An advantage of rasterio's plot()
is that we can use the transform attribute to easily get CRS coordinates. Unfortunately, it does not support a colorbar - but matplotlib's imshow()
does so. To get both the proper coordinates and the colorbar, we use a trick: Plot with the two methods on the same axes.
We can also try another one of the pre-defined colormaps. And we plot a histogram in the same figure, next to the NDVI map.
from rasterio.plot import show_hist
with rasterio.open(data_dir / 'S2' / 'ndvi.tif') as src:
# Read the raster data
data = src.read(1)
# Create a figure with two subplots (axes)
fig, ax = plt.subplots(1, 2, figsize=(10,4))
# Use matplotlib's imshow() to plot the data as image to the first subplot, define a named colormap
image = ax[0].imshow(data, cmap='PRGn') # Only needed for the colorbar
fig.colorbar(image, label='NDVI', ax=ax[0]) # Add a colorbar to the image in the first subplot
# Use rasterio's show() to plot the data as image to the first subplot AGAIN, define the geotransform
show(data, cmap='PRGn', transform=src.transform, ax=ax[0])
# Plot the data as a histogram to the second subplot
show_hist(src, bins=50, label='NDVI', ax=ax[1])
# Make it look nicer (prevent that labels of different axes overlap each other)
fig.tight_layout()
Imagery with multiple bands¶
So far we have worked on single band rasters for reading, writing and plotting. Image file formats, however, can store multiple spectral bands in one file. In the following cell we read a small subset from a Sentinel-2 satellite image. Clouds and cloud shadows have been masked, i.e. they are set to zero (the NoData value of this image). Six of the bands available in Sentinel-2 datasets are stored in a GeoTiff, the first three bands are blue, green and red.
Rasterio can show color composites but for this we need to write the the bands that we want to display into a new 3-band file with values ranging from 0 to 1. To enhance the contrast in the image, we apply a percentile clip (you may experiment with these clip values and see how this effects the plot in the following cells!).
import numpy as np
in_file = data_dir / 'S2' / '20180726T102019_20180726T102150_T32TPS.tif' # Specify the path and the filename of an image
# Define what parts of the value distribution are clipped
lower_pct = 2 # The smallest percentile that will be clipped (try e.g. 10)

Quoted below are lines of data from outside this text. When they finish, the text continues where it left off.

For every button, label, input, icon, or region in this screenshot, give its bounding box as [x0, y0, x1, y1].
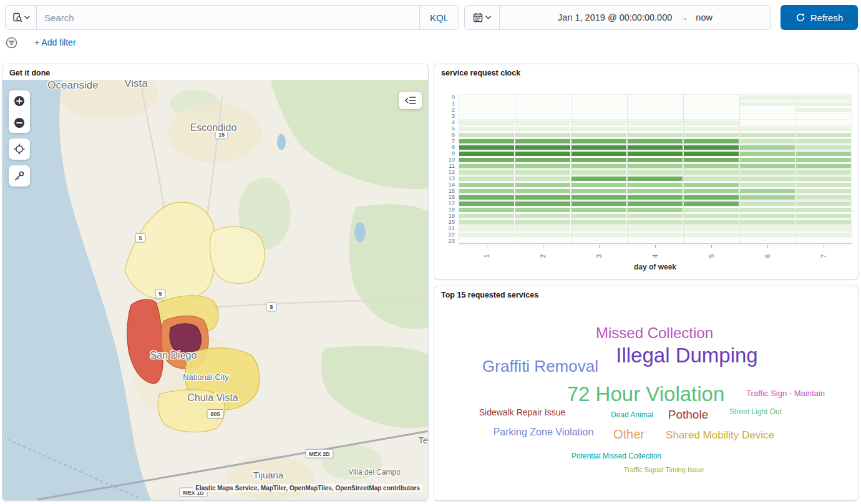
heatmap-cell[interactable] [628, 195, 683, 200]
heatmap-cell[interactable] [796, 164, 851, 168]
heatmap-cell[interactable] [459, 114, 514, 119]
heatmap-cell[interactable] [515, 108, 570, 112]
tag-cloud-word[interactable]: Sidewalk Repair Issue [479, 407, 566, 417]
heatmap-cell[interactable] [459, 108, 514, 112]
choropleth-region[interactable] [170, 324, 201, 354]
tag-cloud-word[interactable]: Traffic Signal Timing Issue [624, 466, 704, 473]
heatmap-cell[interactable] [459, 139, 514, 143]
heatmap-cell[interactable] [740, 95, 795, 100]
heatmap-cell[interactable] [459, 102, 514, 106]
heatmap-cell[interactable] [740, 220, 795, 225]
heatmap-cell[interactable] [796, 195, 851, 200]
heatmap-cell[interactable] [628, 114, 683, 119]
heatmap-cell[interactable] [740, 239, 795, 243]
heatmap-cell[interactable] [684, 127, 739, 131]
heatmap-cell[interactable] [796, 233, 851, 237]
heatmap-cell[interactable] [459, 145, 514, 150]
heatmap-cell[interactable] [572, 102, 626, 106]
heatmap-cell[interactable] [740, 177, 795, 181]
heatmap-cell[interactable] [515, 239, 570, 243]
heatmap-cell[interactable] [796, 239, 851, 243]
heatmap-cell[interactable] [515, 133, 570, 137]
add-filter-button[interactable]: + Add filter [34, 37, 76, 47]
heatmap-cell[interactable] [796, 139, 851, 143]
heatmap-cell[interactable] [740, 108, 795, 112]
date-quick-menu-button[interactable] [465, 6, 500, 29]
heatmap-cell[interactable] [515, 208, 570, 212]
tag-cloud-word[interactable]: Parking Zone Violation [494, 427, 594, 438]
heatmap-cell[interactable] [572, 152, 626, 156]
search-input[interactable] [37, 6, 419, 29]
draw-tools-button[interactable] [9, 165, 30, 187]
heatmap-cell[interactable] [572, 108, 626, 112]
heatmap-cell[interactable] [740, 214, 795, 218]
heatmap-cell[interactable] [515, 220, 570, 225]
end-date-button[interactable]: now [696, 12, 713, 22]
heatmap-cell[interactable] [515, 214, 570, 218]
heatmap-cell[interactable] [684, 114, 739, 119]
choropleth-region[interactable] [210, 226, 265, 283]
tag-cloud-word[interactable]: Missed Collection [596, 324, 713, 342]
heatmap-cell[interactable] [684, 183, 739, 187]
heatmap-cell[interactable] [740, 145, 795, 150]
heatmap-cell[interactable] [572, 158, 626, 162]
heatmap-cell[interactable] [515, 114, 570, 119]
heatmap-cell[interactable] [572, 139, 626, 143]
heatmap-cell[interactable] [459, 208, 514, 212]
heatmap-cell[interactable] [796, 133, 851, 137]
heatmap-cell[interactable] [684, 102, 739, 106]
heatmap-cell[interactable] [628, 108, 683, 112]
map-attribution[interactable]: Elastic Maps Service, MapTiler, OpenMapT… [193, 484, 422, 492]
heatmap-cell[interactable] [459, 152, 514, 156]
heatmap-cell[interactable] [628, 233, 683, 237]
heatmap-cell[interactable] [628, 201, 683, 206]
saved-query-menu-button[interactable] [6, 6, 37, 29]
heatmap-cell[interactable] [515, 102, 570, 106]
heatmap-cell[interactable] [796, 120, 851, 125]
zoom-out-button[interactable] [9, 112, 30, 133]
heatmap-cell[interactable] [572, 233, 626, 237]
heatmap-cell[interactable] [628, 220, 683, 225]
kql-button[interactable]: KQL [419, 6, 459, 29]
heatmap-cell[interactable] [459, 120, 514, 125]
heatmap-cell[interactable] [515, 195, 570, 200]
heatmap-cell[interactable] [796, 170, 851, 175]
heatmap-cell[interactable] [459, 177, 514, 181]
heatmap-cell[interactable] [572, 164, 626, 168]
fit-to-data-button[interactable] [9, 138, 30, 160]
heatmap-cell[interactable] [740, 201, 795, 206]
tag-cloud-word[interactable]: Shared Mobility Device [666, 429, 774, 442]
heatmap-cell[interactable] [796, 189, 851, 193]
heatmap-cell[interactable] [515, 158, 570, 162]
filter-options-button[interactable] [5, 36, 18, 49]
heatmap-cell[interactable] [515, 189, 570, 193]
heatmap-cell[interactable] [572, 189, 626, 193]
start-date-button[interactable]: Jan 1, 2019 @ 00:00:00.000 [558, 12, 672, 22]
heatmap-cell[interactable] [684, 208, 739, 212]
map-canvas[interactable]: 15558805MEX 2DMEX 1D OceansideVistaEscon… [2, 80, 428, 500]
heatmap-cell[interactable] [684, 189, 739, 193]
tag-cloud-word[interactable]: Other [613, 427, 645, 442]
heatmap-cell[interactable] [796, 214, 851, 218]
heatmap-cell[interactable] [740, 183, 795, 187]
heatmap-cell[interactable] [459, 233, 514, 237]
heatmap-cell[interactable] [740, 226, 795, 231]
heatmap-cell[interactable] [515, 95, 570, 100]
heatmap-cell[interactable] [684, 95, 739, 100]
tag-cloud-word[interactable]: Graffiti Removal [482, 357, 598, 376]
heatmap-cell[interactable] [515, 183, 570, 187]
heatmap-cell[interactable] [628, 120, 683, 125]
heatmap-cell[interactable] [796, 127, 851, 131]
heatmap-cell[interactable] [459, 158, 514, 162]
heatmap-cell[interactable] [684, 214, 739, 218]
heatmap-cell[interactable] [628, 177, 683, 181]
heatmap-cell[interactable] [515, 120, 570, 125]
heatmap-cell[interactable] [572, 120, 626, 125]
tag-cloud-word[interactable]: Street Light Out [729, 407, 782, 416]
heatmap-cell[interactable] [684, 226, 739, 231]
heatmap-cell[interactable] [684, 195, 739, 200]
heatmap-cell[interactable] [796, 95, 851, 100]
heatmap-cell[interactable] [740, 158, 795, 162]
heatmap-cell[interactable] [628, 164, 683, 168]
tag-cloud-word[interactable]: Dead Animal [611, 410, 653, 419]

upper_pct = 98 # The largest percentile that will be clipped (try e.g. 99)
# Define a percentile clip function
def pct_clip(array,pct=[lower_pct,upper_pct]):
array_min, array_max = np.nanpercentile(array,pct[0]), np.nanpercentile(array,pct[1])
clip = (array - array_min) / (array_max - array_min)
clip[clip>1]=1
clip[clip<0]=0
return clip
with rasterio.open(in_file) as src:
# Read RGB bands, convert to float, apply scale factor, then apply percentile clip
red = pct_clip(src.read(3).astype(float)/10000)
green = pct_clip(src.read(2).astype(float)/10000)
blue = pct_clip(src.read(1).astype(float)/10000)
# Copy metadata of source file to use as destination file metadata
dst_meta = src.meta.copy()
dst_meta.update({'count': 3, 'dtype': 'float32'}) # Update only the band count and the data type
# Write the RGB bands to a 3-band GeoTiff
with rasterio.open(
data_dir / 's2' / 'rgb.tif',
'w',
**dst_meta
) as dst:
dst.write(red, 1) # Write red band raster to first band of the file
dst.write(green, 2) # Write green band raster to second band of the file
dst.write(blue, 3) # Write blue band raster to third band of the file
Now we can read this RGB image and show it as true-color image. Black areas are NoData (the result of cloud masking). The image shows a small area around the village of Obergurgl (Austria).
with rasterio.open(data_dir / 's2' / 'rgb.tif') as src:
show(src.read(), transform=src.transform)
And finally we plot the histogram fro the three bands.
with rasterio.open(data_dir / 's2' / 'rgb.tif') as src:
show_hist(src, bins=50, histtype='stepfilled', lw=0.0, stacked=False, alpha=0.3, label=('red','green','blue'))
We have seen that rasterio can handle files with multiple bands and we can flexibly work with these bands. However, this comes with some complexity of the required code and when we introduce time as an additional dimension it becomes rather impractical. In the next tutorials we explore how the xarray
package helps with multiple bands and then even with multispectral time series.